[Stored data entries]
Start of Block

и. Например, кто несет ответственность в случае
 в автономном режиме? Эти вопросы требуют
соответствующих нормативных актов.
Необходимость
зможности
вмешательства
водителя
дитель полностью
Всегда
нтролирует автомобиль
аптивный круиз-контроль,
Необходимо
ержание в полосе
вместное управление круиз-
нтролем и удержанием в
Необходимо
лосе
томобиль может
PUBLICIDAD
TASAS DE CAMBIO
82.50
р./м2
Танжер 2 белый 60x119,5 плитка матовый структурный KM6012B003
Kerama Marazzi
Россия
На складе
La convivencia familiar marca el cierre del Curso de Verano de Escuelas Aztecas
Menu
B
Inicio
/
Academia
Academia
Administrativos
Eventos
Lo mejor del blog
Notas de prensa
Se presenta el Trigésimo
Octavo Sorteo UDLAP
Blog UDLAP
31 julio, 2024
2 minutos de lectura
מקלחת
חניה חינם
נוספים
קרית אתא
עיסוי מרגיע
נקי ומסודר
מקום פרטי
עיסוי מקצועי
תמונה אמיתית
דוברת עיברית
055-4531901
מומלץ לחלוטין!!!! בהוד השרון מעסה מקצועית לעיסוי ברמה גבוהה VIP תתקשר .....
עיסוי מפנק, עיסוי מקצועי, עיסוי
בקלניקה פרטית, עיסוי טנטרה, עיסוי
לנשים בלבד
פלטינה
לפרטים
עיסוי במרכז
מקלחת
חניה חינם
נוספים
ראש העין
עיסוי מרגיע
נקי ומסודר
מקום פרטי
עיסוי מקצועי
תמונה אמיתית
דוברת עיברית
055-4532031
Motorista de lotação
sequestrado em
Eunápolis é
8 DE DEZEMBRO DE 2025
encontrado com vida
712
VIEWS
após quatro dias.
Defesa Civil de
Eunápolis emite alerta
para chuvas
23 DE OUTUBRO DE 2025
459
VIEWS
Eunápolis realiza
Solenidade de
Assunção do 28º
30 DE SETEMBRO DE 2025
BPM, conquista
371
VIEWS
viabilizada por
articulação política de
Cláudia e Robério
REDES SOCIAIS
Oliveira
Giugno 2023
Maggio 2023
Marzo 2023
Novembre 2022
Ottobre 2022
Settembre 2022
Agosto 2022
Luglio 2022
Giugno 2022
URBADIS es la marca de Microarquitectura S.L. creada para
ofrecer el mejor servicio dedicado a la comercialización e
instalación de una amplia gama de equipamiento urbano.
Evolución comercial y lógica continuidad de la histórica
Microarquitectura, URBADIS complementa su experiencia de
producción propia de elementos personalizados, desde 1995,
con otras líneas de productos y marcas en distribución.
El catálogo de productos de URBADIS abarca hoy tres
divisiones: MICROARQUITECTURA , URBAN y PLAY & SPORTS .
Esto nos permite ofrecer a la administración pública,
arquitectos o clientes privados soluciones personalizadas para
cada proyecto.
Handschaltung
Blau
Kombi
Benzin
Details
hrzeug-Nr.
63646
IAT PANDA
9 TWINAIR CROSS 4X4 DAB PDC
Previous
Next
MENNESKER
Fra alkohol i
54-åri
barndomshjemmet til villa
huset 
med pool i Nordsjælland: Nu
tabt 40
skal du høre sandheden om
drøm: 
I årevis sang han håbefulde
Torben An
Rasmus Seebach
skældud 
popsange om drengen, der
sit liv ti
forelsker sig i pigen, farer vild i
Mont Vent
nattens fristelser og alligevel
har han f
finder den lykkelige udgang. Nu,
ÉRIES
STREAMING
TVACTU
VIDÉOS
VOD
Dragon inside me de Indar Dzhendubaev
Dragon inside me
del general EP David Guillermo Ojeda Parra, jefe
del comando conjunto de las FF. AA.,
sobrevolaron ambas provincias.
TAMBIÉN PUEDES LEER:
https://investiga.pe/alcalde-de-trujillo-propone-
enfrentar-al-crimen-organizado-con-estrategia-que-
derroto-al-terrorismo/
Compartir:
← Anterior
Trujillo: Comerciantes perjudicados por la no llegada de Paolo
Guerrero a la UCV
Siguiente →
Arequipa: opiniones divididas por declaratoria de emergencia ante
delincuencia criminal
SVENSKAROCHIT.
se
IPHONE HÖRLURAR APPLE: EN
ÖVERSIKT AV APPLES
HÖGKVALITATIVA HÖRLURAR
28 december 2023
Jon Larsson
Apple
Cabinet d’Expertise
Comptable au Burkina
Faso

End of Block

▶ DIRECTIONS
The answer must be the line containing "Guerrero a la UCV" and every line after it to the end of the records, repeated exactly.

▶ SOLUTION TO THIS EXERCISE
Guerrero a la UCV
Siguiente →
Arequipa: opiniones divididas por declaratoria de emergencia ante
delincuencia criminal
SVENSKAROCHIT.
se
IPHONE HÖRLURAR APPLE: EN
ÖVERSIKT AV APPLES
HÖGKVALITATIVA HÖRLURAR
28 december 2023
Jon Larsson
Apple
Cabinet d’Expertise
Comptable au Burkina
Faso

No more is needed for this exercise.